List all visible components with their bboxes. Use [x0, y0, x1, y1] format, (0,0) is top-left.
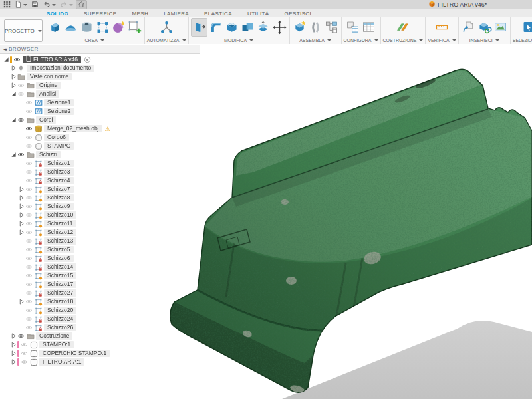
- new-component-button[interactable]: [292, 19, 307, 36]
- browser-item-label[interactable]: Analisi: [36, 90, 59, 98]
- collapse-arrow-icon[interactable]: [10, 350, 17, 356]
- browser-item-label[interactable]: Schizzo9: [44, 203, 74, 210]
- joint-button[interactable]: [308, 19, 323, 36]
- save-button[interactable]: [30, 1, 40, 9]
- visibility-eye-icon[interactable]: [25, 221, 35, 227]
- browser-item-label[interactable]: Schizzo4: [44, 177, 74, 184]
- visibility-eye-icon[interactable]: [25, 195, 35, 201]
- measure-button[interactable]: [434, 19, 450, 36]
- visibility-eye-icon[interactable]: [25, 247, 35, 253]
- visibility-eye-icon[interactable]: [25, 100, 35, 106]
- browser-item-label[interactable]: Viste con nome: [27, 73, 72, 80]
- revolve-button[interactable]: [63, 19, 78, 36]
- browser-item-label[interactable]: Costruzione: [36, 332, 72, 340]
- collapse-arrow-icon[interactable]: [18, 195, 25, 201]
- fillet-button[interactable]: [208, 19, 223, 36]
- visibility-eye-icon[interactable]: [25, 143, 35, 149]
- expand-arrow-icon[interactable]: [10, 117, 17, 123]
- tab-superfice[interactable]: SUPERFICE: [84, 11, 116, 17]
- visibility-eye-icon[interactable]: [21, 359, 30, 365]
- browser-item-label[interactable]: Sezione2: [44, 108, 74, 115]
- browser-item-label[interactable]: Schizzo12: [44, 229, 76, 236]
- combine-button[interactable]: [240, 19, 255, 36]
- visibility-eye-icon[interactable]: [25, 281, 35, 287]
- move-button[interactable]: [272, 19, 287, 36]
- browser-item-label[interactable]: Corpo6: [44, 134, 69, 141]
- group-dropdown-automatizza[interactable]: AUTOMATIZZA: [147, 37, 186, 43]
- visibility-eye-icon[interactable]: [25, 186, 35, 192]
- configure-button[interactable]: [345, 19, 360, 36]
- visibility-eye-icon[interactable]: [25, 203, 35, 209]
- collapse-arrow-icon[interactable]: [18, 229, 25, 235]
- browser-item-label[interactable]: Schizzo17: [44, 281, 76, 288]
- group-dropdown-inserisci[interactable]: INSERISCI: [469, 37, 499, 43]
- collapse-arrow-icon[interactable]: [10, 333, 17, 339]
- group-dropdown-costruzione[interactable]: COSTRUZIONE: [383, 37, 424, 43]
- browser-item-label[interactable]: Sezione1: [44, 99, 74, 106]
- browser-item-label[interactable]: Schizzo11: [44, 220, 76, 227]
- browser-item-label[interactable]: Origine: [36, 82, 61, 89]
- collapse-arrow-icon[interactable]: [18, 186, 25, 192]
- visibility-eye-icon[interactable]: [17, 91, 27, 97]
- visibility-eye-icon[interactable]: [21, 350, 30, 356]
- visibility-eye-icon[interactable]: [25, 255, 35, 261]
- visibility-eye-icon[interactable]: [25, 238, 35, 244]
- visibility-eye-icon[interactable]: [25, 316, 35, 322]
- browser-item-label[interactable]: Schizzo10: [44, 211, 76, 219]
- pattern-button[interactable]: [95, 19, 110, 36]
- visibility-eye-icon[interactable]: [25, 307, 35, 313]
- derive-button[interactable]: [461, 19, 476, 36]
- browser-item-label[interactable]: Impostazioni documento: [27, 65, 94, 72]
- visibility-eye-icon[interactable]: [25, 108, 35, 114]
- rigid-group-button[interactable]: [324, 19, 339, 36]
- browser-item-label[interactable]: Schizzo18: [44, 298, 76, 305]
- visibility-eye-icon[interactable]: [17, 333, 27, 339]
- tab-utilit[interactable]: UTILITÀ: [247, 11, 269, 17]
- press-pull-button[interactable]: [191, 18, 207, 37]
- expand-arrow-icon[interactable]: [10, 152, 17, 158]
- visibility-eye-icon[interactable]: [25, 169, 35, 175]
- browser-item-label[interactable]: Merge_02_mesh.obj: [44, 125, 102, 132]
- browser-item-label[interactable]: Schizzo14: [44, 263, 76, 271]
- browser-item-label[interactable]: Schizzo15: [44, 272, 76, 279]
- tab-plastica[interactable]: PLASTICA: [204, 11, 232, 17]
- visibility-eye-icon[interactable]: [25, 290, 35, 296]
- create-sketch-button[interactable]: [127, 19, 142, 36]
- tab-solido[interactable]: SOLIDO: [47, 11, 68, 17]
- expand-arrow-icon[interactable]: [3, 57, 10, 63]
- tab-lamiera[interactable]: LAMIERA: [164, 11, 189, 17]
- activate-component-radio[interactable]: [84, 56, 91, 63]
- group-dropdown-modifica[interactable]: MODIFICA: [224, 37, 253, 43]
- file-new-button[interactable]: [13, 1, 29, 9]
- collapse-arrow-icon[interactable]: [10, 359, 17, 365]
- group-dropdown-crea[interactable]: CREA: [85, 37, 104, 43]
- browser-item-label[interactable]: Schizzo7: [44, 186, 74, 193]
- visibility-eye-icon[interactable]: [17, 152, 27, 158]
- group-dropdown-verifica[interactable]: VERIFICA: [428, 37, 456, 43]
- visibility-eye-icon[interactable]: [17, 117, 27, 123]
- browser-item-label[interactable]: Corpi: [36, 116, 56, 124]
- group-dropdown-assembla[interactable]: ASSEMBLA: [299, 37, 331, 43]
- shell-button[interactable]: [224, 19, 239, 36]
- browser-item-label[interactable]: Schizzo26: [44, 324, 76, 331]
- app-grid-button[interactable]: [2, 1, 12, 9]
- visibility-eye-icon[interactable]: [25, 126, 35, 132]
- group-dropdown-seleziona[interactable]: SELEZIONA: [513, 37, 532, 43]
- browser-item-label[interactable]: Schizzo13: [44, 237, 76, 245]
- select-button[interactable]: [521, 19, 532, 36]
- collapse-arrow-icon[interactable]: [10, 342, 17, 348]
- extrude-button[interactable]: [47, 19, 63, 36]
- expand-arrow-icon[interactable]: [10, 91, 17, 97]
- collapse-arrow-icon[interactable]: [18, 203, 25, 209]
- project-dropdown[interactable]: PROGETTO: [4, 19, 43, 42]
- visibility-eye-icon[interactable]: [25, 325, 35, 331]
- home-button[interactable]: [76, 0, 87, 9]
- collapse-arrow-icon[interactable]: [18, 212, 25, 218]
- visibility-eye-icon[interactable]: [25, 160, 35, 166]
- browser-item-label[interactable]: Schizzo8: [44, 194, 74, 201]
- browser-item-label[interactable]: Schizzo3: [44, 168, 74, 176]
- construction-plane-button[interactable]: [395, 19, 410, 36]
- visibility-eye-icon[interactable]: [13, 57, 23, 63]
- browser-item-label[interactable]: STAMPO:1: [39, 341, 74, 348]
- browser-item-label[interactable]: FILTRO ARIA:1: [39, 358, 84, 366]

##############################

Set out every line from the material that contains the string "expand".

### [SOLUTION]
- expand-arrow-icon[interactable]: [10, 117, 17, 123]
- expand-arrow-icon[interactable]: [10, 152, 17, 158]
- expand-arrow-icon[interactable]: [3, 57, 10, 63]
- expand-arrow-icon[interactable]: [10, 91, 17, 97]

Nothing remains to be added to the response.